WORK TO COMPLETE => Please repeat, from the entries that follow, the lines from the one containing "を増強できたりしないん" through the one containing "Şartlar ve Koşullar" exactly, adding nothing.

MATERIAL FOR THIS EXERCISE =>

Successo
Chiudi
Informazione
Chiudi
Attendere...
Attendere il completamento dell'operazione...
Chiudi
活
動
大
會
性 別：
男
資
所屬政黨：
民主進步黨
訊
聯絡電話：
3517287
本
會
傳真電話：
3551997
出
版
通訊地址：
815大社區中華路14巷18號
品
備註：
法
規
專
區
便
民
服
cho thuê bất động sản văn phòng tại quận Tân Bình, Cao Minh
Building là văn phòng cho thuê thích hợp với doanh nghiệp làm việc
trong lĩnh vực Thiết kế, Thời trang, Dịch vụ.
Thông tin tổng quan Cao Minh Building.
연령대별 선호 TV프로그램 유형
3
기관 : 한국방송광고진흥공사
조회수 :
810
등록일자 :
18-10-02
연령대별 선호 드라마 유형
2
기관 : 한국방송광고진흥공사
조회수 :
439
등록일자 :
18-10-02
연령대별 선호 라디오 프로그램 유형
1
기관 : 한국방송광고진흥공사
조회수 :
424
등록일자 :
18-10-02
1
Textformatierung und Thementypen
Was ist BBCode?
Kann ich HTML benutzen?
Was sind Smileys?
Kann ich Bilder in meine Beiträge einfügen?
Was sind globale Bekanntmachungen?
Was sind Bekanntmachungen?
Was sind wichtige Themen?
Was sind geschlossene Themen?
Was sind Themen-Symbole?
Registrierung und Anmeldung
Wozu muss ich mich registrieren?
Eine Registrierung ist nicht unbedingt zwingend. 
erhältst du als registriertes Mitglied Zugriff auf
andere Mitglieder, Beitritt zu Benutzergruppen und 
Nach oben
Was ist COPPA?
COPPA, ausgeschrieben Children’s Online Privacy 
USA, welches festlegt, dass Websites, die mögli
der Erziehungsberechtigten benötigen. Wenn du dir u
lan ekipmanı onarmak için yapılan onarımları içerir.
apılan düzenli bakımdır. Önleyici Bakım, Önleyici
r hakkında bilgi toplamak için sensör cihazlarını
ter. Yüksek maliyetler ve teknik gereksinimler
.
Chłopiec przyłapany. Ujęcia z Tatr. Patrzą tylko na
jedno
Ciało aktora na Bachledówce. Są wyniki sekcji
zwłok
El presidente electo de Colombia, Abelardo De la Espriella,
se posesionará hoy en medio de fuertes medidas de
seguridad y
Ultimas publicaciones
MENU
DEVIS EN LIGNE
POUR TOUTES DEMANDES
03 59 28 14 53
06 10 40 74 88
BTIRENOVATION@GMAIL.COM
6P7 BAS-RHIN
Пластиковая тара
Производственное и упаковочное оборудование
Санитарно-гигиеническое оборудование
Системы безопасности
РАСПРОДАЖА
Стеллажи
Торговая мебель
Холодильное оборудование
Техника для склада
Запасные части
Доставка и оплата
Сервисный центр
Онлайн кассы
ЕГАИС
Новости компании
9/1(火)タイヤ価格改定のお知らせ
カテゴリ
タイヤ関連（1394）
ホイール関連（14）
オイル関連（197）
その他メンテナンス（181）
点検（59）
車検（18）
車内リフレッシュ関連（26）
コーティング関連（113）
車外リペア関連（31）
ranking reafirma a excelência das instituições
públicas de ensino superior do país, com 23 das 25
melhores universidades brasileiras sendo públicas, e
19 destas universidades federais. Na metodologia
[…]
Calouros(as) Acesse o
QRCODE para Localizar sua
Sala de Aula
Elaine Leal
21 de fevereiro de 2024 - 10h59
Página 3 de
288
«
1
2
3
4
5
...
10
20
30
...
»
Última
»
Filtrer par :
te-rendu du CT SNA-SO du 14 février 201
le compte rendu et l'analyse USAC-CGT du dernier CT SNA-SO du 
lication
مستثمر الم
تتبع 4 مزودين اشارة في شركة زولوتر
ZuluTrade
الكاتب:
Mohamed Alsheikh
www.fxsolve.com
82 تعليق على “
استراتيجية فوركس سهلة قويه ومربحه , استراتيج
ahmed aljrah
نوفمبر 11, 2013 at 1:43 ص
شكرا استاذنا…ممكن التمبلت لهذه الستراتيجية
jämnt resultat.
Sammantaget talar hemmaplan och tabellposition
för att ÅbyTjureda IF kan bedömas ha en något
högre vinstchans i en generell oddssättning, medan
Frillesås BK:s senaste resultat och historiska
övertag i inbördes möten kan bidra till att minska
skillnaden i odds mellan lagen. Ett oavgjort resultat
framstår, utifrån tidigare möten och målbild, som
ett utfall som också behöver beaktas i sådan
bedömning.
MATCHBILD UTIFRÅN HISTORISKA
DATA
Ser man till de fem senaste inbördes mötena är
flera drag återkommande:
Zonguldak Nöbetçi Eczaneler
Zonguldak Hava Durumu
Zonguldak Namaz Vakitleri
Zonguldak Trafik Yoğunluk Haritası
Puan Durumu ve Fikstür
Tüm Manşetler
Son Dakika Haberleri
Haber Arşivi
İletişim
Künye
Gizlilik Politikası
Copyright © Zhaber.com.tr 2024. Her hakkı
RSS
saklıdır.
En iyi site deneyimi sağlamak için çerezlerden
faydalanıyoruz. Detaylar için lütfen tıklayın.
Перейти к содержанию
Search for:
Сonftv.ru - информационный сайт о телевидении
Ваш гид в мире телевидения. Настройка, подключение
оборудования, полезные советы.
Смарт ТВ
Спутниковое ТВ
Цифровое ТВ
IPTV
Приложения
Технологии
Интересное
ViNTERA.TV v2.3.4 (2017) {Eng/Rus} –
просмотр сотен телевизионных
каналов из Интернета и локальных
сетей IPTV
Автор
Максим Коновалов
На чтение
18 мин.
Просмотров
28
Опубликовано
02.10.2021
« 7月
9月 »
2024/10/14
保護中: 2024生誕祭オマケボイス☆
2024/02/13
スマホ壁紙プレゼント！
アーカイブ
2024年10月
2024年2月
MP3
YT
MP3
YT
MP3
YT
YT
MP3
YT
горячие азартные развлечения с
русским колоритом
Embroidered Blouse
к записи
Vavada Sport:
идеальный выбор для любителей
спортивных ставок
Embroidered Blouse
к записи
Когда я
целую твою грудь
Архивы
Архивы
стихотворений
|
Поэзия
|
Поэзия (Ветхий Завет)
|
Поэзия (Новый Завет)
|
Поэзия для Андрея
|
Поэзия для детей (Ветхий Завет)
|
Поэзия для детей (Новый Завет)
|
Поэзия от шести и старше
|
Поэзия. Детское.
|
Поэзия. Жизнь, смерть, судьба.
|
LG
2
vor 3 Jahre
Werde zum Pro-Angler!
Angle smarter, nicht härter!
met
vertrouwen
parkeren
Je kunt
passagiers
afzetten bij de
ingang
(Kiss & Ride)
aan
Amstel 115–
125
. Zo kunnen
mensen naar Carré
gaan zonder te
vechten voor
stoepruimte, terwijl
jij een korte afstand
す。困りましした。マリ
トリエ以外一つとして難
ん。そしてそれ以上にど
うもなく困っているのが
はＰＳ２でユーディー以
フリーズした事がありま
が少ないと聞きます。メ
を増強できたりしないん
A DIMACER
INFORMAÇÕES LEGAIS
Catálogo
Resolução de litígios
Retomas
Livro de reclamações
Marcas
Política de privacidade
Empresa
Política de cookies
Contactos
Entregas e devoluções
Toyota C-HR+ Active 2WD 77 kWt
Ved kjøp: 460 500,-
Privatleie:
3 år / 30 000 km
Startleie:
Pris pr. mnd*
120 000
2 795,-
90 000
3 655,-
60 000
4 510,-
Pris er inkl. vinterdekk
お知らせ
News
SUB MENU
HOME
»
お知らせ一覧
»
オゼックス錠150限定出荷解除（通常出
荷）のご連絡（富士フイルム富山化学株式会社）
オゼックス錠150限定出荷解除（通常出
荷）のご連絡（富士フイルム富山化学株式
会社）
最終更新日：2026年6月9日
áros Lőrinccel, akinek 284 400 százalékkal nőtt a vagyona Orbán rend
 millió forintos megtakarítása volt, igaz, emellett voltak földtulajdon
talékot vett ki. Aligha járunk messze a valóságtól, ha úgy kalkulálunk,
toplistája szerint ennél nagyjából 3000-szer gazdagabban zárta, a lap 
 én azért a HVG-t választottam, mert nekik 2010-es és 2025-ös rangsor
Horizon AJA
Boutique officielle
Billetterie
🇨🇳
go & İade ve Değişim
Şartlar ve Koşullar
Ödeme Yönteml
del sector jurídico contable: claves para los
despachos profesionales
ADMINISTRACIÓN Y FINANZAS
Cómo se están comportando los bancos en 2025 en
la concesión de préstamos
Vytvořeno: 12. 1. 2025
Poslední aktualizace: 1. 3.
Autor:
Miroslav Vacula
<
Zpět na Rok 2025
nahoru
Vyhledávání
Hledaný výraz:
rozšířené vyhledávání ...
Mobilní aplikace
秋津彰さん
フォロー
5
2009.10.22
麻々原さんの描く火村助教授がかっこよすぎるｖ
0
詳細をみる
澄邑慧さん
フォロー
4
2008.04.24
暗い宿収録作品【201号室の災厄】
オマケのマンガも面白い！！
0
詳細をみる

EXERCISE RESPONSE =>
を増強できたりしないん
A DIMACER
INFORMAÇÕES LEGAIS
Catálogo
Resolução de litígios
Retomas
Livro de reclamações
Marcas
Política de privacidade
Empresa
Política de cookies
Contactos
Entregas e devoluções
Toyota C-HR+ Active 2WD 77 kWt
Ved kjøp: 460 500,-
Privatleie:
3 år / 30 000 km
Startleie:
Pris pr. mnd*
120 000
2 795,-
90 000
3 655,-
60 000
4 510,-
Pris er inkl. vinterdekk
お知らせ
News
SUB MENU
HOME
»
お知らせ一覧
»
オゼックス錠150限定出荷解除（通常出
荷）のご連絡（富士フイルム富山化学株式会社）
オゼックス錠150限定出荷解除（通常出
荷）のご連絡（富士フイルム富山化学株式
会社）
最終更新日：2026年6月9日
áros Lőrinccel, akinek 284 400 százalékkal nőtt a vagyona Orbán rend
 millió forintos megtakarítása volt, igaz, emellett voltak földtulajdon
talékot vett ki. Aligha járunk messze a valóságtól, ha úgy kalkulálunk,
toplistája szerint ennél nagyjából 3000-szer gazdagabban zárta, a lap 
 én azért a HVG-t választottam, mert nekik 2010-es és 2025-ös rangsor
Horizon AJA
Boutique officielle
Billetterie
🇨🇳
go & İade ve Değişim
Şartlar ve Koşullar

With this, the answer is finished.